The first thing to do is go here, and read through the post, particularly the transcript of the Q&A at the bottom. Tim Keller is at Covenant, and is asked a very good question about homosexuality. In the course of his answer, Keller says that there is no question about where Redeemer stands on the question (which I am happy to accept). Their position is the biblical position. But what this does is raise questions about evangelism, faithful witness, and moral courage. It raises questions about the strategic value of an evangelistic and apologetic strategy that is not prepared to confront, directly, some of the central sins of the people you are addressing.
And by “confronting sin,” I do not intend to commend the kind of preaching that gets its jollies from calling other people sinners. That is a problem, but it has to be confessed that in this age, this era, it is not our problem. We should want to preach about the central sins because as preachers of the gospel, we have scattered through the dungeons, with our gospel keys. In that circumstance, why wouldn’t we want to unlock the biggest and thickest chains?
But instead we are like Lot’s pastor in Sodom, who gradually over time saw his sermons get diluted into bland blessings and blander bromides. At the end, he may have wondered how that ever happened. Or, more likely, he may never have wondered. Although he may have wondered, at one point, what that odd glow outside his study window was.
The second thing is to refer you back to this post. In it, I make reference to the
problem faced by evangelical big city pastors, and this is it in a nutshell. If a surgeon wants to do gospel work on the heart, he has to first open the patient up — and nothing will do for that but the knife of the law. Without that, evangelical preachers are reduced to applying their treatments of the heart through various forms of accupressure.

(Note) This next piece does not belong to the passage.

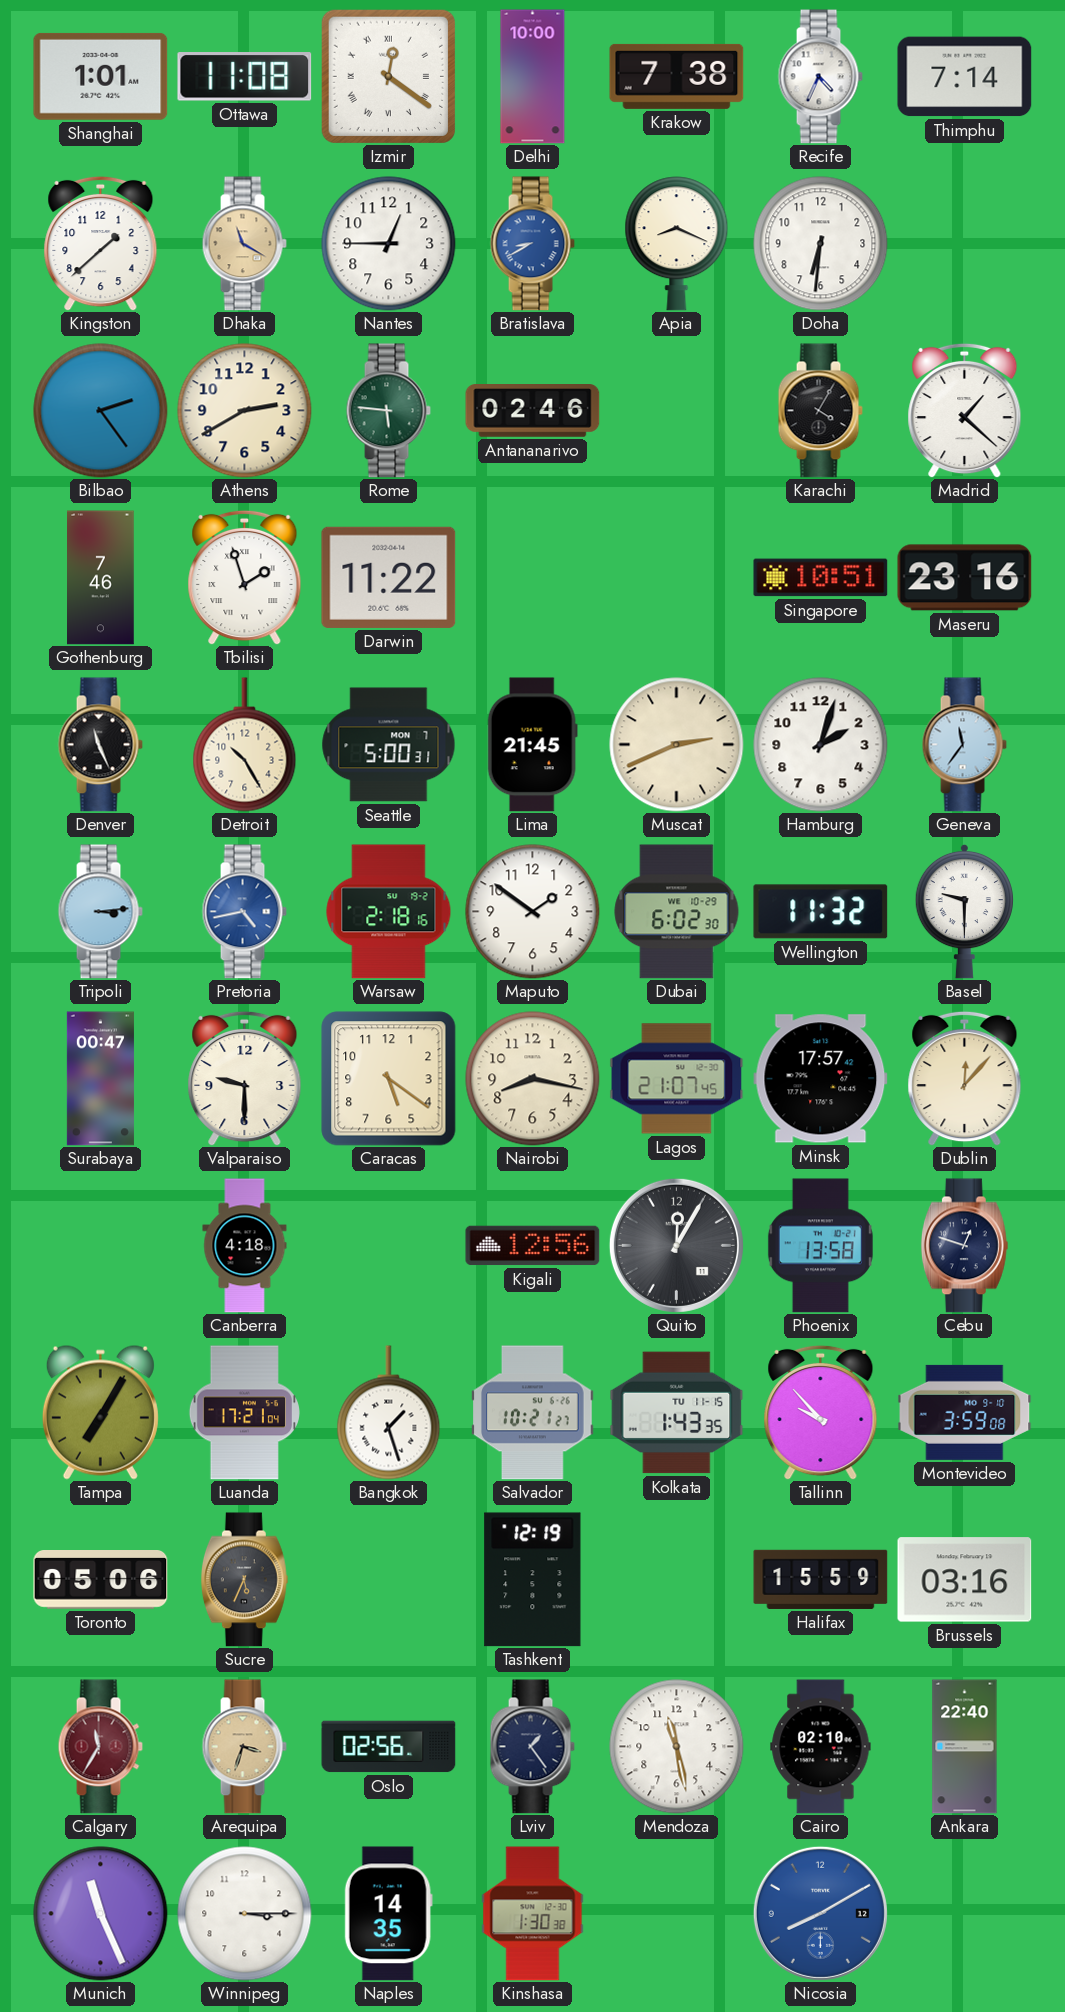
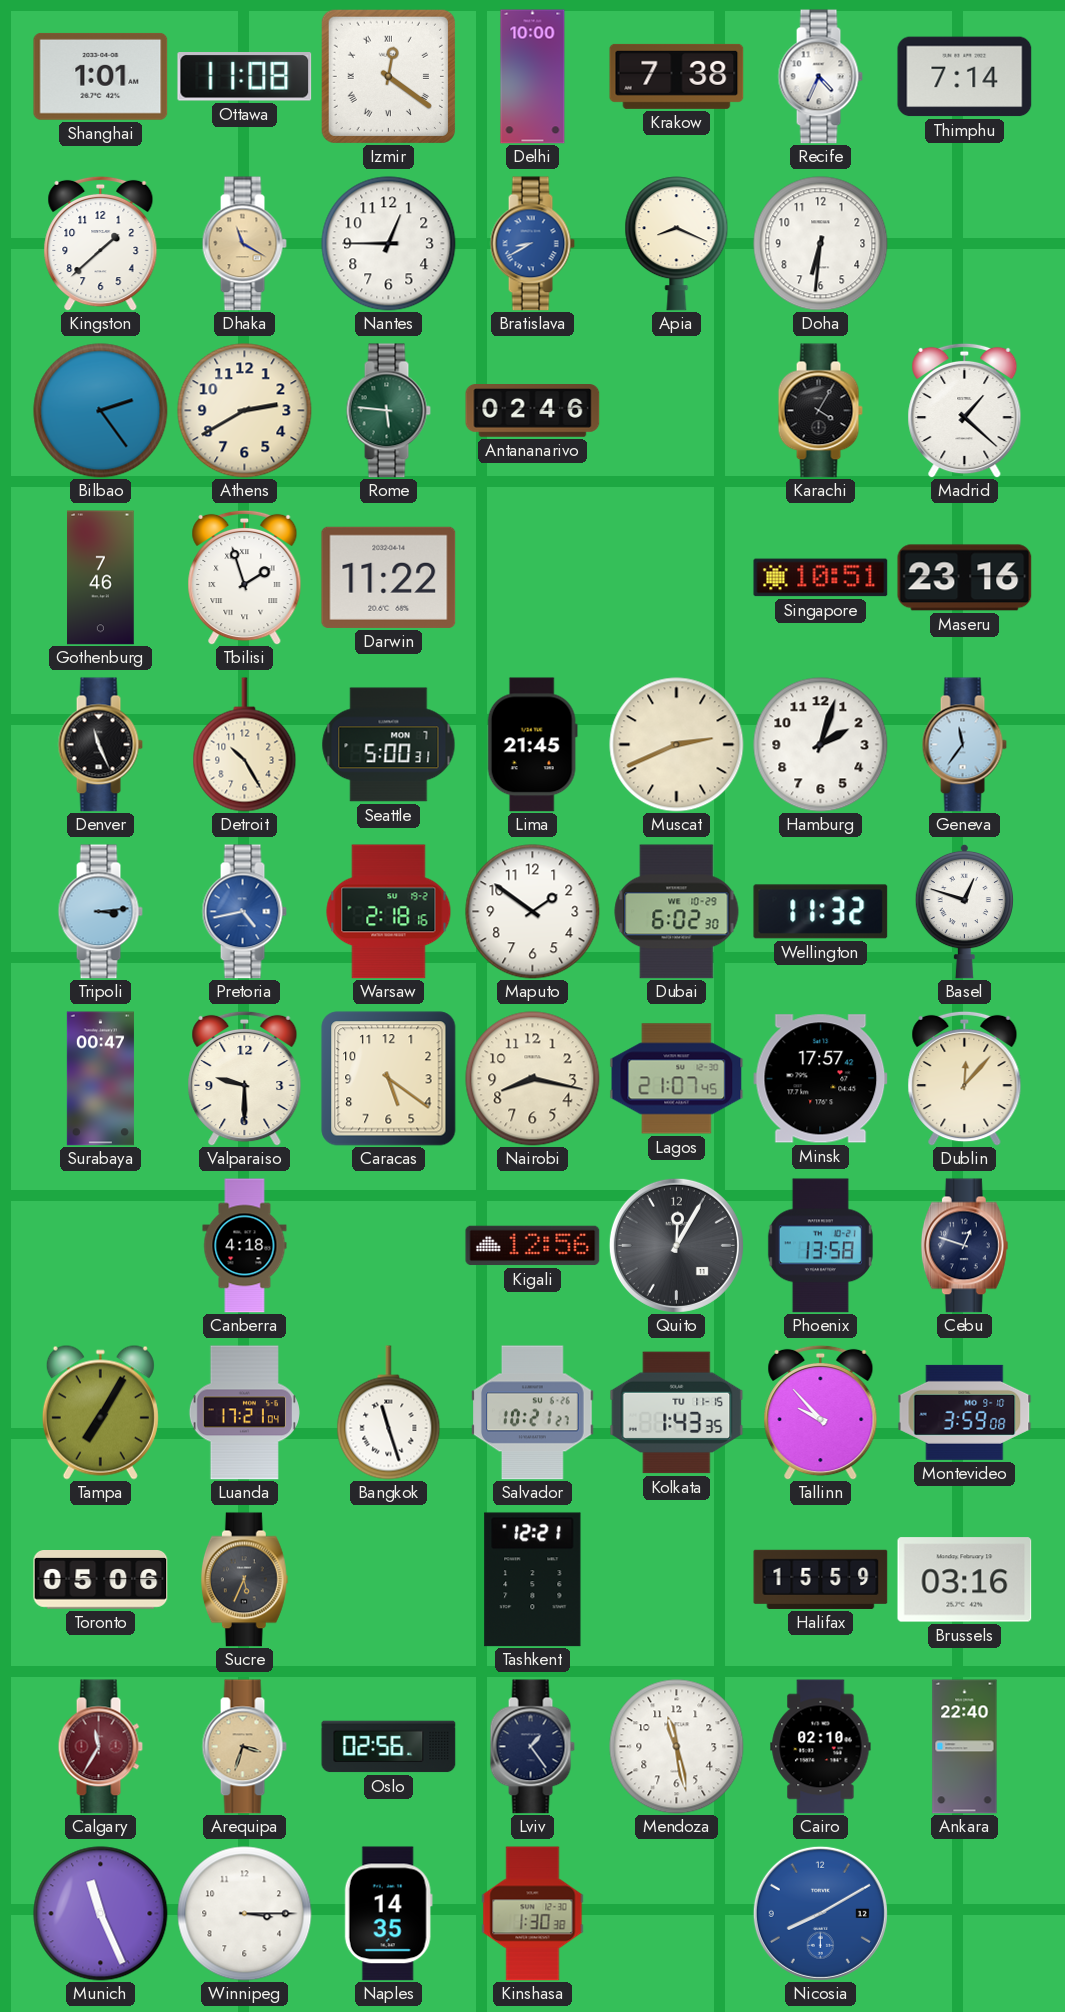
Basel: 9:30 -> 12:48
Bangkok: 1:27 -> 11:27
Tashkent: 12:19 -> 12:21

Relevant gospel ministry, relevant evangelistic ministry, is willing for the rich young ruler to go away saddened. It is willing for riots designed to get you and your message out of town. I have written recently about the utter irrelevance of an undue concern for relevance. Out of all the practicing homosexuals in Manhattan, are there none who want to hear liberty proclaimed to the captives? Out of all the professing Christians who struggle with same-sex temptations, should they not be able to hear clear, biblical instruction about what they should do with their temptations? Would that not be relevant? Yes, it would be, and precisely because it was relevant, the enemies of sexual liberty (that liberty which is enjoyed over decades between one man and one woman) would create a political stink.
I am not on the warpath against Keller. I think he has done a lot of fine work. But when it comes to this issue of sex and the city, I believe his strategic thinking is misguided in the extreme. Instead of being held up as a model for young seminarians, at this point Redeemer should be held up as a cautionary tale. Why? Because backrubs won’t work with heart disease.